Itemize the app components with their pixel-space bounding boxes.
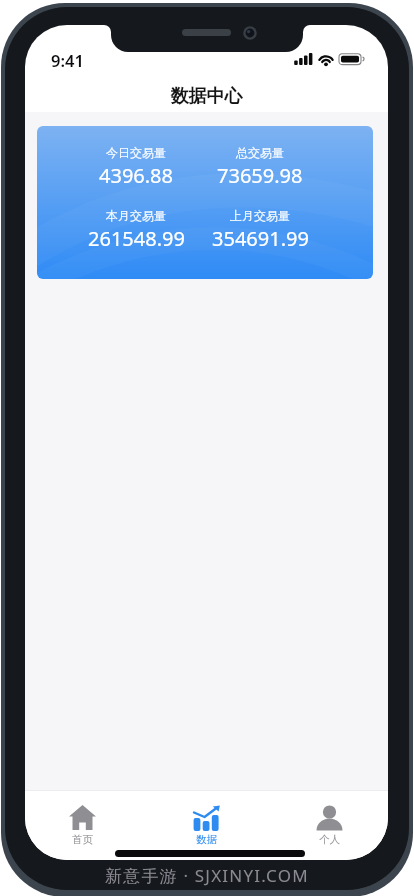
staticText: 上月交易量: [230, 208, 290, 223]
staticText: 9:41: [51, 49, 84, 71]
staticText: 首页: [72, 833, 93, 846]
staticText: 354691.99: [212, 225, 309, 252]
button[interactable]: 数据: [146, 791, 267, 860]
staticText: 个人: [319, 833, 340, 846]
staticText: 新意手游 · SJXINYI.COM: [105, 864, 309, 887]
staticText: 今日交易量: [106, 145, 166, 160]
button[interactable]: 首页: [25, 791, 143, 860]
staticText: 4396.88: [99, 162, 173, 189]
staticText: 数据: [196, 833, 217, 846]
staticText: 本月交易量: [106, 208, 166, 223]
staticText: 261548.99: [88, 225, 185, 252]
button[interactable]: 个人: [269, 791, 388, 860]
staticText: 总交易量: [236, 145, 284, 160]
staticText: 73659.98: [217, 162, 303, 189]
staticText: 数据中心: [25, 85, 388, 108]
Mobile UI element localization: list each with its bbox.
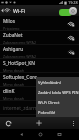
button[interactable]: S_HotSpot_KN [0, 59, 79, 73]
staticText: Mimo dosah [3, 82, 24, 87]
staticText: Pokročilé [38, 110, 56, 115]
button[interactable]: Ashigaru [0, 45, 79, 59]
staticText: Zabezpeceno WPA2 [3, 40, 36, 45]
button[interactable]: Milos [0, 17, 79, 31]
button[interactable]: Wi-Fi on/off [57, 5, 79, 16]
staticText: Zabezpeceno WPA2 [3, 54, 36, 59]
staticText: Zadání kódu WPS PIN [38, 90, 79, 95]
staticText: Pripojeno [3, 26, 20, 31]
button[interactable]: Add network [33, 117, 45, 129]
button[interactable]: Recents [52, 129, 66, 140]
button[interactable]: More options [67, 117, 79, 129]
button[interactable]: ZubaNet [0, 31, 79, 45]
staticText: Milos [3, 18, 16, 25]
staticText: internet_zdarma [3, 105, 41, 112]
button[interactable]: Home [33, 129, 47, 140]
button[interactable]: dlinK [0, 87, 79, 101]
staticText: ZubaNet [3, 32, 23, 39]
staticText: 19:28 [68, 0, 78, 5]
button[interactable]: Wi-Fi Direct [36, 97, 79, 107]
staticText: Mimo dosah [3, 68, 24, 73]
button[interactable]: internet_zdarma [0, 101, 79, 115]
staticText: Vyhledávání [38, 80, 61, 85]
staticText: Softuplex_Core [3, 74, 37, 81]
staticText: dlinK [3, 88, 15, 95]
button[interactable]: Back [14, 129, 28, 140]
button[interactable]: Zadání kódu WPS PIN [36, 87, 79, 97]
staticText: Wi-Fi Direct [38, 100, 60, 105]
staticText: S_HotSpot_KN [3, 60, 35, 67]
button[interactable]: Pokročilé [36, 107, 79, 117]
staticText: Wi-Fi [13, 7, 26, 14]
button[interactable]: Vyhledávání [36, 77, 79, 87]
staticText: Mimo dosah [3, 96, 24, 101]
button[interactable]: Scan [2, 117, 15, 129]
button[interactable]: Navigate up [0, 5, 28, 16]
button[interactable]: Softuplex_Core [0, 73, 79, 87]
staticText: Ashigaru [3, 46, 24, 53]
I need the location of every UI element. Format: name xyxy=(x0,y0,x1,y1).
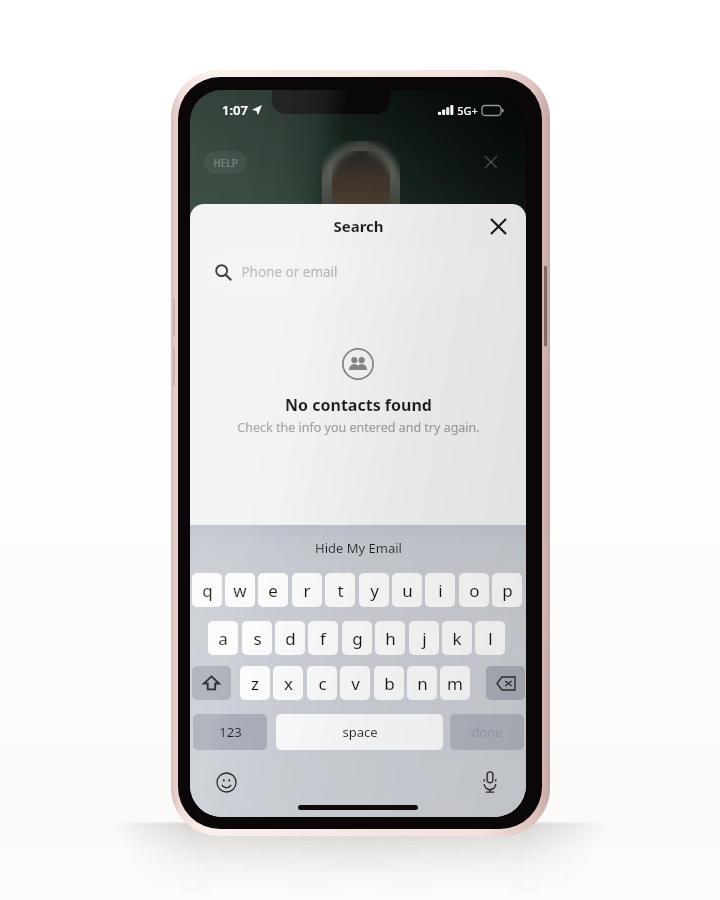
staticText: z xyxy=(251,672,259,695)
button[interactable]: s xyxy=(242,621,272,655)
staticText: y xyxy=(370,579,379,602)
staticText: b xyxy=(384,672,395,695)
button[interactable]: g xyxy=(342,621,372,655)
button[interactable]: p xyxy=(492,573,522,607)
button[interactable]: o xyxy=(459,573,489,607)
button[interactable]: Phone or email xyxy=(209,252,516,292)
staticText: k xyxy=(452,627,462,650)
button[interactable]: j xyxy=(409,621,439,655)
button[interactable]: y xyxy=(359,573,389,607)
staticText: g xyxy=(352,627,363,650)
staticText: s xyxy=(253,627,262,650)
button[interactable]: Emoji xyxy=(212,768,241,797)
staticText: q xyxy=(202,579,213,602)
button[interactable]: f xyxy=(308,621,338,655)
button[interactable]: w xyxy=(225,573,255,607)
button[interactable]: c xyxy=(307,666,337,700)
button[interactable]: r xyxy=(292,573,322,607)
button[interactable]: Dictation xyxy=(475,767,504,796)
staticText: i xyxy=(438,579,443,602)
button[interactable]: a xyxy=(208,621,238,655)
button[interactable]: HELP xyxy=(204,151,247,174)
staticText: t xyxy=(337,579,344,602)
button[interactable]: done xyxy=(450,714,524,750)
button[interactable]: x xyxy=(273,666,303,700)
staticText: f xyxy=(320,627,326,650)
staticText: v xyxy=(351,672,360,695)
staticText: u xyxy=(402,579,413,602)
staticText: done xyxy=(471,723,503,741)
staticText: Check the info you entered and try again… xyxy=(237,419,480,436)
staticText: n xyxy=(417,672,428,695)
staticText: r xyxy=(303,579,311,602)
button[interactable]: q xyxy=(192,573,222,607)
staticText: space xyxy=(342,723,378,741)
staticText: 5G+ xyxy=(457,103,478,118)
button[interactable]: k xyxy=(442,621,472,655)
button[interactable]: Backspace xyxy=(486,666,525,700)
button[interactable]: e xyxy=(258,573,288,607)
button[interactable]: u xyxy=(392,573,422,607)
button[interactable]: space xyxy=(276,714,443,750)
staticText: Hide My Email xyxy=(315,539,402,557)
button[interactable]: Close xyxy=(480,151,502,173)
button[interactable]: Close search xyxy=(485,213,511,239)
button[interactable]: Shift xyxy=(192,666,231,700)
staticText: c xyxy=(318,672,327,695)
staticText: p xyxy=(502,579,513,602)
staticText: h xyxy=(385,627,396,650)
button[interactable]: i xyxy=(425,573,455,607)
button[interactable]: h xyxy=(375,621,405,655)
staticText: 1:07 xyxy=(222,101,248,119)
button[interactable]: d xyxy=(275,621,305,655)
button[interactable]: v xyxy=(340,666,370,700)
staticText: m xyxy=(447,672,463,695)
button[interactable]: l xyxy=(475,621,505,655)
staticText: j xyxy=(422,627,427,650)
staticText: w xyxy=(233,579,247,602)
staticText: Phone or email xyxy=(241,263,338,281)
button[interactable]: n xyxy=(407,666,437,700)
staticText: x xyxy=(284,672,293,695)
staticText: HELP xyxy=(213,156,238,170)
staticText: 123 xyxy=(219,723,242,741)
staticText: Search xyxy=(333,216,384,236)
staticText: d xyxy=(285,627,296,650)
staticText: l xyxy=(488,627,493,650)
button[interactable]: z xyxy=(240,666,270,700)
button[interactable]: 123 xyxy=(193,714,267,750)
button[interactable]: m xyxy=(440,666,470,700)
button[interactable]: t xyxy=(325,573,355,607)
button[interactable]: b xyxy=(374,666,404,700)
staticText: e xyxy=(268,579,278,602)
staticText: a xyxy=(218,627,228,650)
staticText: o xyxy=(469,579,480,602)
staticText: No contacts found xyxy=(285,394,432,416)
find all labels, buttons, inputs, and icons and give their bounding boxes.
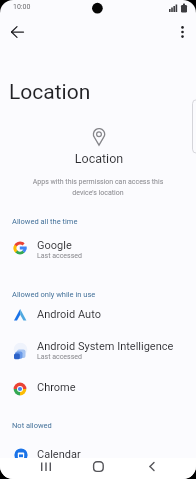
- button[interactable]: Calendar: [0, 437, 196, 459]
- button[interactable]: [5, 20, 31, 44]
- button[interactable]: [172, 20, 193, 44]
- staticText: Allowed all the time: [12, 217, 78, 226]
- staticText: Calendar: [37, 448, 81, 461]
- staticText: Google: [37, 239, 72, 252]
- staticText: Allowed only while in use: [12, 290, 96, 299]
- staticText: Location: [9, 80, 91, 105]
- staticText: Not allowed: [12, 421, 52, 430]
- staticText: Android System Intelligence: [37, 340, 174, 353]
- button[interactable]: Android System Intelligence: [0, 331, 196, 367]
- staticText: Android Auto: [37, 308, 101, 321]
- button[interactable]: [139, 458, 165, 479]
- button[interactable]: Chrome: [0, 370, 196, 406]
- staticText: Location: [1, 151, 196, 166]
- button[interactable]: [33, 458, 59, 479]
- button[interactable]: Google: [0, 230, 196, 266]
- staticText: Apps with this permission can access thi…: [0, 178, 196, 196]
- button[interactable]: [85, 458, 111, 479]
- staticText: 10:00: [13, 3, 31, 11]
- button[interactable]: Android Auto: [0, 297, 196, 333]
- staticText: Last accessed: [37, 353, 82, 361]
- staticText: Last accessed: [37, 252, 82, 260]
- staticText: Chrome: [37, 381, 76, 394]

● **YOUR TASK**
Using the records above, pull out each line where the word "Direct" occurs.

● **RESPONSE AREA**
button[interactable]: Wi-Fi Direct [36, 97, 79, 107]
staticText: Wi-Fi Direct [38, 100, 60, 105]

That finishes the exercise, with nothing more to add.